Олари, слегка склонив голову и едва улыбаясь, размышлял над словами Сафара. Даже в рабочей робе, со следами грязи и копоти, Олари оставался патрицием до кончиков ногтей. Высокий смуглый красавец Олари, с задумчивым взглядом несколько несимметрично расположенных глаз, очаровывал своей улыбкой любого.
Через минуту он удовлетворенно кивнул, улыбнулся и сказал:
— Ну пойдем ко мне в кабинет, поговорим.
Он махнул Сафару, чтобы тот следовал за ним, и они прошли к небольшой пещере в стене. Олари опустился на ложе, Сафар расположился рядом. Далее пещера расширялась. Олари зажег свечу. В ее свете открылись полки с запечатанными кувшинами, где хранилась пища.
Олари зажег еще несколько свечей и горшочек с благовониями, дабы избавиться от запаха нечистот. Затем улегся, закинув руки за голову.
— Как тебе мой кабинет? — спросил он.
— Впечатляет, — сказал Сафар.
— Мы по очереди отдыхаем здесь, — сказал Олари. — Одна группа следит, пока остальные спят, питаются или даже… — он протянул руку к низко расположенной полке, снял с нее заткнутый пробкой кувшин и протянул Сафару, — …выпивают.
— Ну тогда это вообще дворец, — сказал Сафар, открывая кувшин. Сделав изрядный глоток прекрасного вина, он отдал кувшин Олари.
Юноша сел, поднял кувшин и сказал:
— За ложь.
Передав кувшин обратно Сафару, он сказал:
— Я полагаю, ты пришел сюда потому, что пересмотрел свое решение насчет моего предложения.
— Именно так, — сказал Сафар. — Я решил поддержать вас.
— А почему, друг мой? — спросил Олари. — Что вдруг подвигло тебя присоединиться к нам?
— Если абсолютно честно, — сказал Сафар, — то я вообще не имею желания ни к кому присоединяться. Хоть и рискую твоим добрым отношением ко мне, я скажу прямо, Олари, мне внезапно понадобилась крупная сумма денег. Назовем это срочными семейными делами, если не возражаешь.
— В этом нет ничего постыдного, — сказал Олари. — Хотя я бы предпочел, чтобы тебя к нам привело твое сердце, а не кошелек.
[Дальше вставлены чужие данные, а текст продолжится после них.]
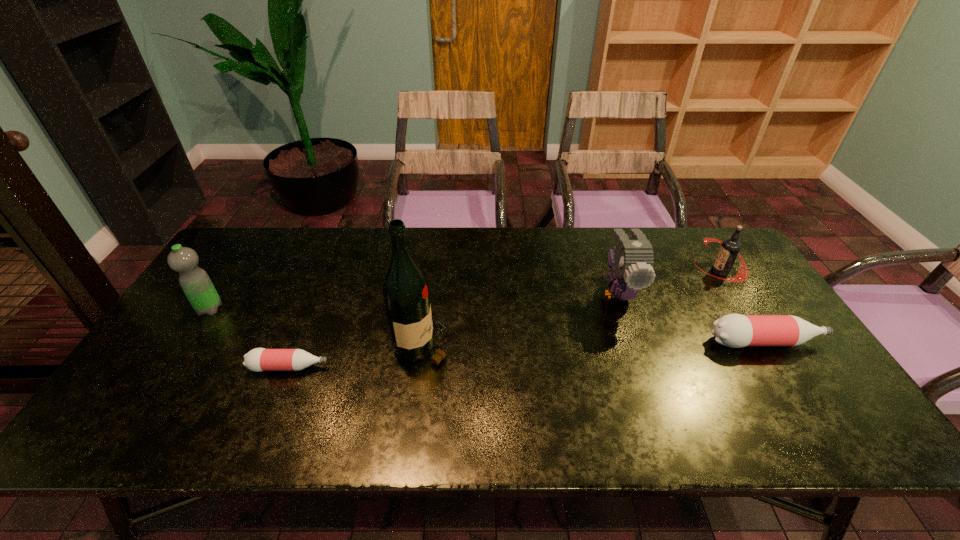 The height and width of the screenshot is (540, 960). What are the coordinates of `vacant space at the near right corner of the desktop` in the screenshot? It's located at (792, 380).

Image resolution: width=960 pixels, height=540 pixels. In order to click on vacant point located between the fifth object from right to left and the taller bottle in this screenshot , I will do pyautogui.click(x=528, y=355).

Image resolution: width=960 pixels, height=540 pixels. What are the coordinates of `empty space between the fourth tallest object and the water bottle` in the screenshot? It's located at (465, 290).

Where is `vacant area that lies between the nearer bottle and the wine bottle`? vacant area that lies between the nearer bottle and the wine bottle is located at coordinates tap(356, 356).

This screenshot has width=960, height=540. In order to click on free spot between the leftmost object and the second object from left to right in this screenshot , I will do `click(250, 338)`.

Locate an element on the screen. free spot between the tallest object and the water bottle is located at coordinates (317, 327).

Where is `unoccupied area between the root beer and the right bottle`? unoccupied area between the root beer and the right bottle is located at coordinates (743, 306).

This screenshot has width=960, height=540. I want to click on vacant area between the water bottle and the tallest object, so click(x=317, y=327).

You are a GUI agent. You are given a task and a screenshot of the screen. Output one action in this format:
    pyautogui.click(x=<x>, y=<y>)
    Task: Click on the vacant space that is in between the third object from right to left and the fifth tallest object
    
    Given the screenshot: What is the action you would take?
    pyautogui.click(x=693, y=318)

Locate an element on the screen. free space between the root beer and the third object from right to left is located at coordinates (669, 282).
— О, сердцем я всегда с вами, — сказал Сафар. — Ты же знаешь, что я согласен почти со всеми вашими высказываниями. И я не хотел ввязываться в это дело только потому, что это ваш дом, а не мой. Если бы ты оказался в Кирании в подобном положении, то ощущал бы то же самое.
— Наверное, — сказал Олари. — Наверное.
— Во время нашего последнего разговора, — сказал Сафар, — ты просил меня немного поспособствовать вам магическим путем.
Олари разволновался настолько, насколько позволила ему патрицианская маска. То есть глаза его разгорелись, и он скрестил ноги.
— А ты уверен, что сможешь сделать? — спросил он. — Времени мало, ты же знаешь. До фестиваля Дня Основания осталось всего лишь два дня.
— Вполне достаточно, — сказал Сафар.
— Ты уверен? Нам нужно нечто действительно грандиозное. Нечто такое, чтобы все повыскакивали из башмаков. Чтобы поняли, какие же дураки нами управляют.
— Я думаю, в Валарии и так все знают об этом, Олари, — сказал Сафар. — Просто особенно не распространяются на эту тему. Особенно публично.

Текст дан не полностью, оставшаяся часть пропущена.